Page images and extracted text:
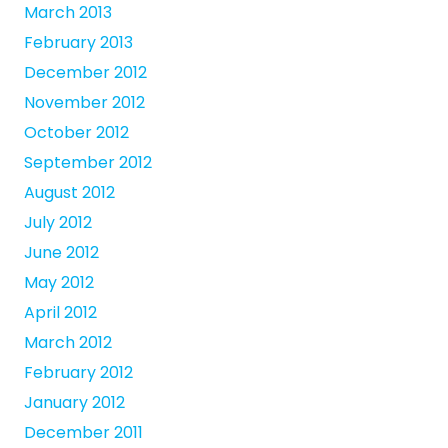
March 2013
February 2013
December 2012
November 2012
October 2012
September 2012
August 2012
July 2012
June 2012
May 2012
April 2012
March 2012
February 2012
January 2012
December 2011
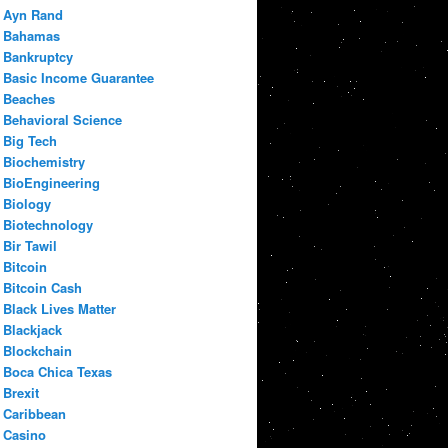
Ayn Rand
Bahamas
Bankruptcy
Basic Income Guarantee
Beaches
Behavioral Science
Big Tech
Biochemistry
BioEngineering
Biology
Biotechnology
Bir Tawil
Bitcoin
Bitcoin Cash
Black Lives Matter
Blackjack
Blockchain
Boca Chica Texas
Brexit
Caribbean
Casino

** Your instructions **
All entries above are to be restated exactly, with every image omitted.

** Written response **
March 2013
February 2013
December 2012
November 2012
October 2012
September 2012
August 2012
July 2012
June 2012
May 2012
April 2012
March 2012
February 2012
January 2012
December 2011
Ayn Rand
Bahamas
Bankruptcy
Basic Income Guarantee
Beaches
Behavioral Science
Big Tech
Biochemistry
BioEngineering
Biology
Biotechnology
Bir Tawil
Bitcoin
Bitcoin Cash
Black Lives Matter
Blackjack
Blockchain
Boca Chica Texas
Brexit
Caribbean
Casino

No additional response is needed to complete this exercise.